あれから撮影は再開され、奏人が真央をしっかりフォローする形で順調に進み、無事に終了した。
途中、真央の笑顔が眩しすぎて、現場がまたまた硬直したタイミングがあったが、素人とは思えない働きをすることができた。
3人はまだ仕事がある母とミナミを残し、サチに見送られながらスタジオを後にした。
「これが休日か…」
並んで歩きながら、真央が小さい声で呟いた。
「いつもじゃないけど、こういうのも楽しいだろ?」
「…」
「楽しくなかった…?」
「いや、そうではない」
「どしたんだよ」
「もっとこの世界のことを知りたくなった。本当にこの世界に飛ばされて、奏人に拾われて、俺は幸運だと思う」
「…な、なんだよ!!まだまだだぞ」
「まだまだ?」
「この世界にはもっと楽しいことがたくさんあるんだ!!休日の度に連れ出すからな!覚悟しろよ!」
「…ありがとう、カナト」
「たく、ほんとに魔王かよ!!てかなんで、魔王になれたんだよ」
その瞬間奏人の腹に万里の蹴りが食い込んだ。
「あんた、さっきから調子乗りすぎ!」
「いいんだ、カナトは大切な人だからな」
「魔王様…」
万里の表情は複雑なものではあったが、少しだけ嬉しそうだった。
「魔王は代々血族の継承で成っている。つまり、俺の父も魔王だった」
「だった?」
「先代の勇者に倒されたんだ…勇者との戦いは宿命だからな」
「ごめん…無神経なことを」
「俺はな、逃げ出したんだ。俺を取り巻く悪から…」
「…急に、いなくなったりしないだろうな…」
奏人は真央を見ないように小さく呟く。
「?」
今度は顔を上げ、真央の目を見ながら、口を開く。
「急にまた、元の世界に戻るなんて、そんなこと、あるのか?」
「…」
真央は悲しくも、逆に嬉しくも見える気持ちの変化をその赤い瞳に浮かべただけだった。
それ以来、その会話は続かなかった。
重い空気を変えようと、会話の内容を楽しい話題に切り替え、3人は自宅まで歩いて帰った。

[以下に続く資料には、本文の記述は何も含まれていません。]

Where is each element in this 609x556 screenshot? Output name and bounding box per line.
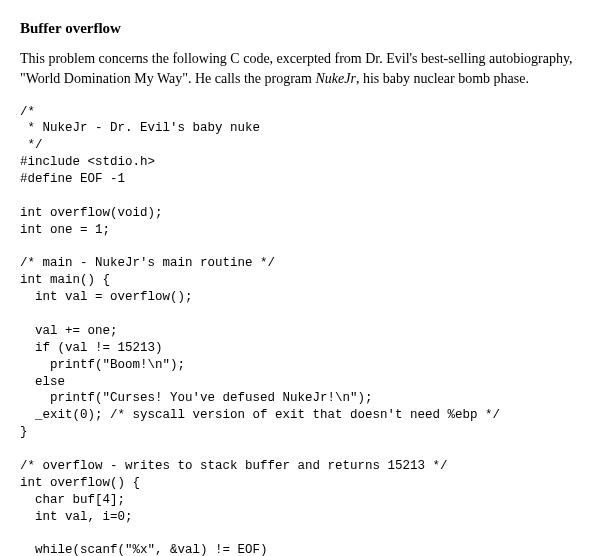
section-title: Buffer overflow [20, 18, 589, 39]
intro-program-name: NukeJr [315, 71, 355, 86]
intro-text-post: , his baby nuclear bomb phase. [356, 71, 529, 86]
intro-paragraph: This problem concerns the following C co… [20, 49, 589, 90]
code-block: /* * NukeJr - Dr. Evil's baby nuke */ #i… [20, 104, 589, 556]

その後ろには、二つ並んだ影が怪しく見つめていることも知らずに。
そのうちのひとつが口を開く。
「み〜つけたっ…」
その存在は周りの生物を凍てつかせる冷たい眼差しを赤い瞳に湛えながら、真央の背中だけを刺すように見つめていた。
万里、よく我慢しました!
て、奏人は一気に大切な人の称号をゲットしました!
そして、物語は少しだけ前に進みます。
次回はシリアス!?
真央さまたちはお休みで、アイツが再び登場します!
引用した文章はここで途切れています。